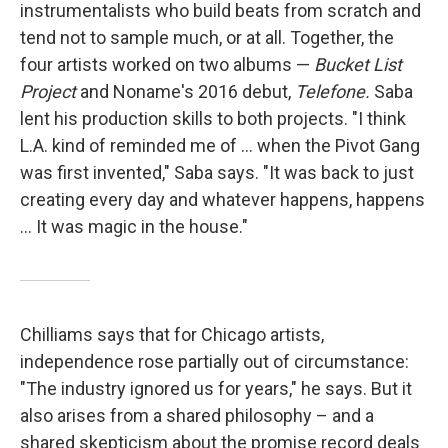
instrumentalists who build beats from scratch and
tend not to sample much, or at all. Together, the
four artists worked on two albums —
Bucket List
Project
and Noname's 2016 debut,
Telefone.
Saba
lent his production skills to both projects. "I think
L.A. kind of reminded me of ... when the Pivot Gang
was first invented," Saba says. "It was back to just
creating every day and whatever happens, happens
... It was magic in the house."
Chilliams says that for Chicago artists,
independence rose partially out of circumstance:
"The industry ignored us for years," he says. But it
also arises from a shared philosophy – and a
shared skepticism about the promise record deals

* * *

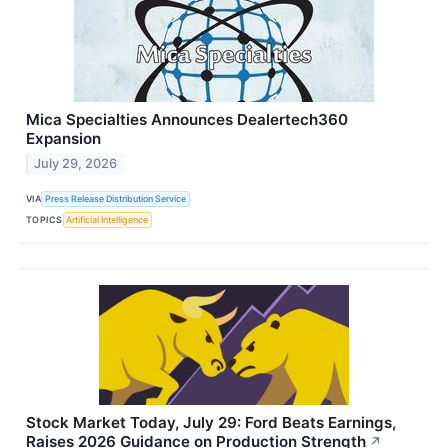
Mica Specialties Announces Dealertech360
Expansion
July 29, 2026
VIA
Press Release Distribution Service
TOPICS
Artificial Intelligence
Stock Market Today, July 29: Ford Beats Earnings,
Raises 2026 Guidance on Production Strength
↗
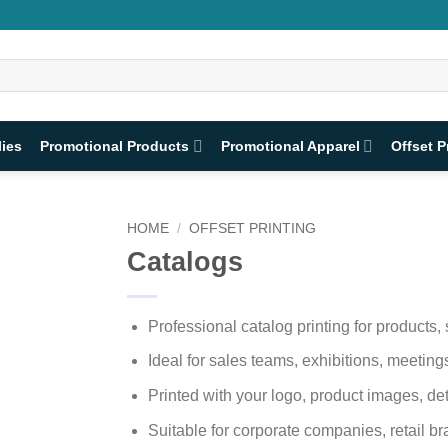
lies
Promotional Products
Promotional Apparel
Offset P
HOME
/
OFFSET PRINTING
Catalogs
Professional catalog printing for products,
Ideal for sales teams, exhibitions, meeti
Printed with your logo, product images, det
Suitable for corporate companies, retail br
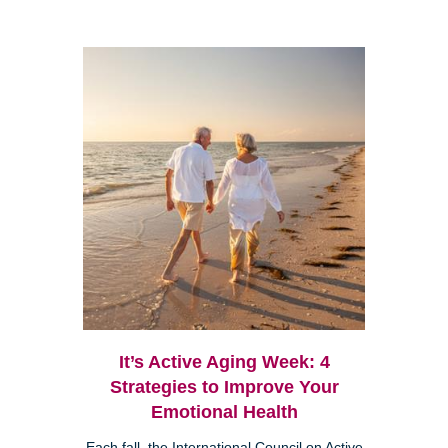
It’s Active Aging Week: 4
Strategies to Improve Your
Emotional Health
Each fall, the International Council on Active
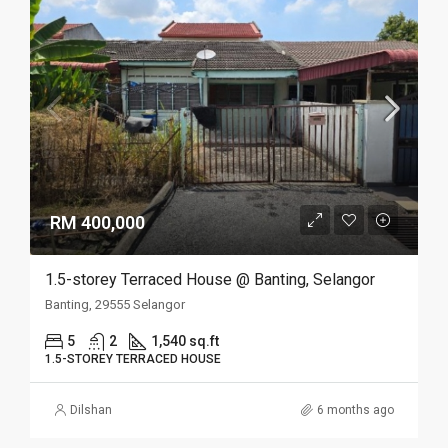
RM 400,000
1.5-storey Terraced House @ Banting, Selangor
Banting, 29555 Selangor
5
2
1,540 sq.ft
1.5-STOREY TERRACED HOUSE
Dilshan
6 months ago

---

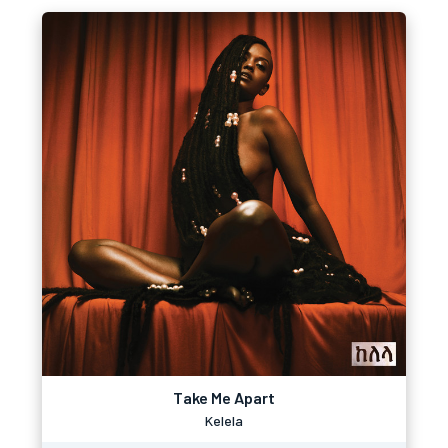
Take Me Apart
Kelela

--- What is being asked ---
Within the material above, extract exactly the lines that start at the line containing "instrumentalists who build" and stop after the line containing "shared skepticism about", and only those.

--- Problem solution ---
instrumentalists who build beats from scratch and
tend not to sample much, or at all. Together, the
four artists worked on two albums —
Bucket List
Project
and Noname's 2016 debut,
Telefone.
Saba
lent his production skills to both projects. "I think
L.A. kind of reminded me of ... when the Pivot Gang
was first invented," Saba says. "It was back to just
creating every day and whatever happens, happens
... It was magic in the house."
Chilliams says that for Chicago artists,
independence rose partially out of circumstance:
"The industry ignored us for years," he says. But it
also arises from a shared philosophy – and a
shared skepticism about the promise record deals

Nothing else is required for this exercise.